Checking Uniform Contuinity

Question

Check if the function is uniformly continuous: $\sqrt(x)\sin(x)$, In 0 to $\inf$ I dont think anything will happen using the definition of uniform contuinity. I cannot think of any sequence for sequential characterisation.

Answer 1

This clearly won't be uniformly continuous.

To see this, pick $\varepsilon > 0$ and try to find a $\delta > 0$, such that no matter from where in the real line you pick any $x,y \in \mathbb{R}^+$, if your $x,y$ are close enough to each other (i.e. $|x-y| < \delta$), then the distance $|f(x) - f(y)| < \varepsilon$; (where $f$ is your function).

This clearly can't happen as $\sqrt{x}$ is unbounded over the positive reals.

Suppose you have an $\varepsilon, \delta > 0$ pair you want to test.
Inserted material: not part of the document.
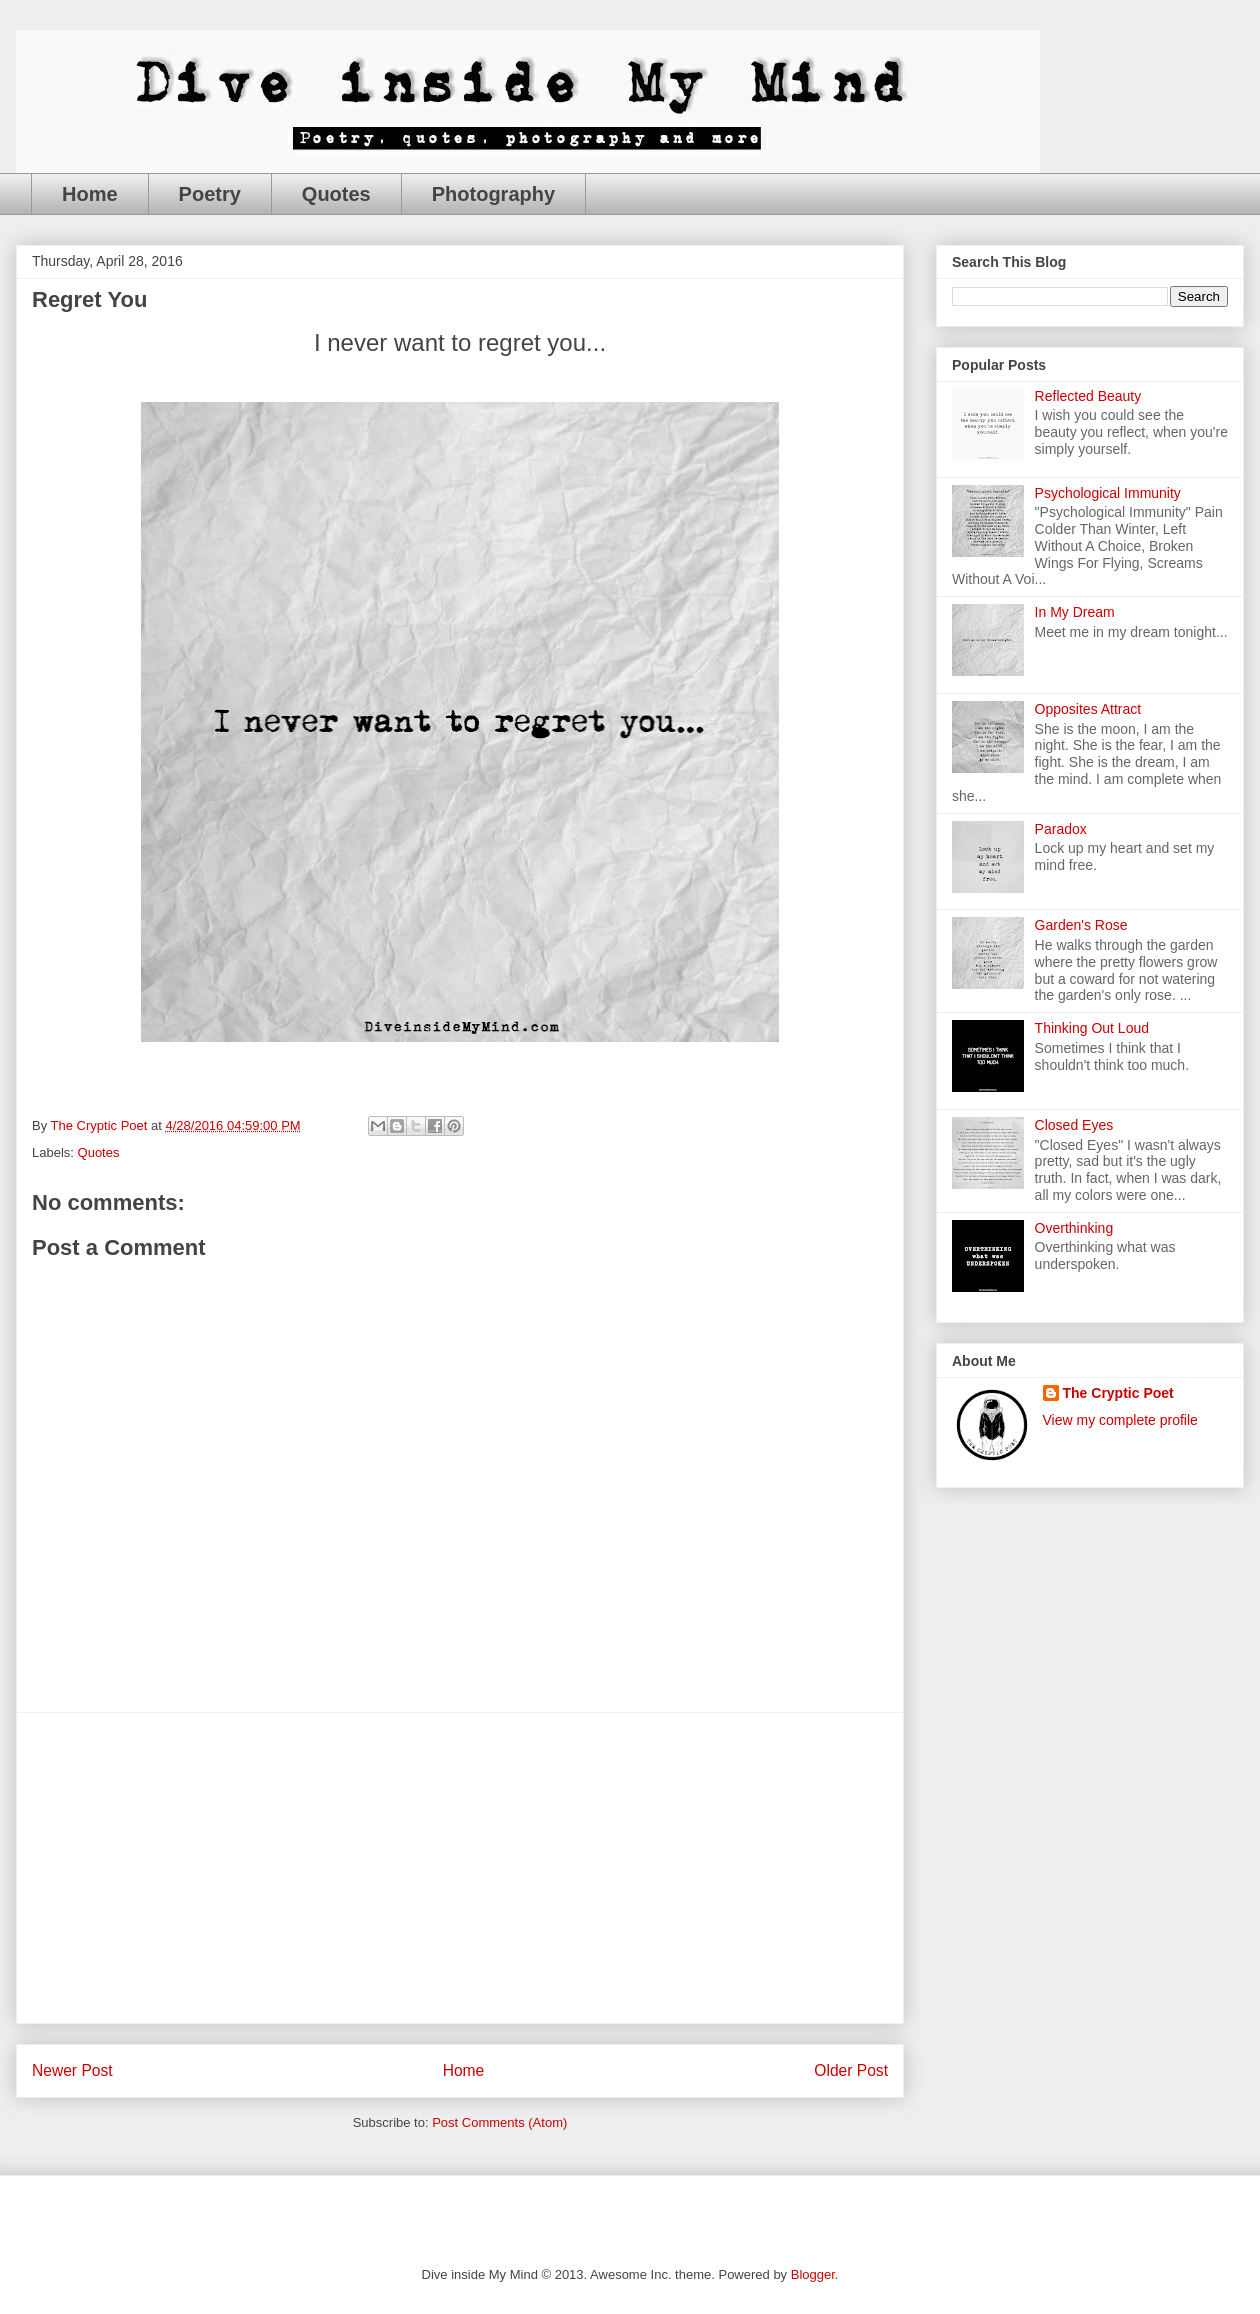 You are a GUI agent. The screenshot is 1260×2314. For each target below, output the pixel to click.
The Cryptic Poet (1118, 1393)
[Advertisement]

Now you pick $x_1, y_1, x_2, y_2$ such that $|x_1 - y_1|, |x_2 - y_2| < \delta$, but $x_2$ and $y_2$ are greater than $x_1, y_1$, respectively. Then the amplitude of your function $f$ will be far greater around the second set of points than the first. So the fact that $f(x_1), f(y_1)$ were $\varepsilon$-close, does not guarantee that $f(x_2), f(y_2)$ will be as well.

The key point here is that uniform continuity depends only on the value of $\varepsilon$ and not on where in the domain your points of interest are.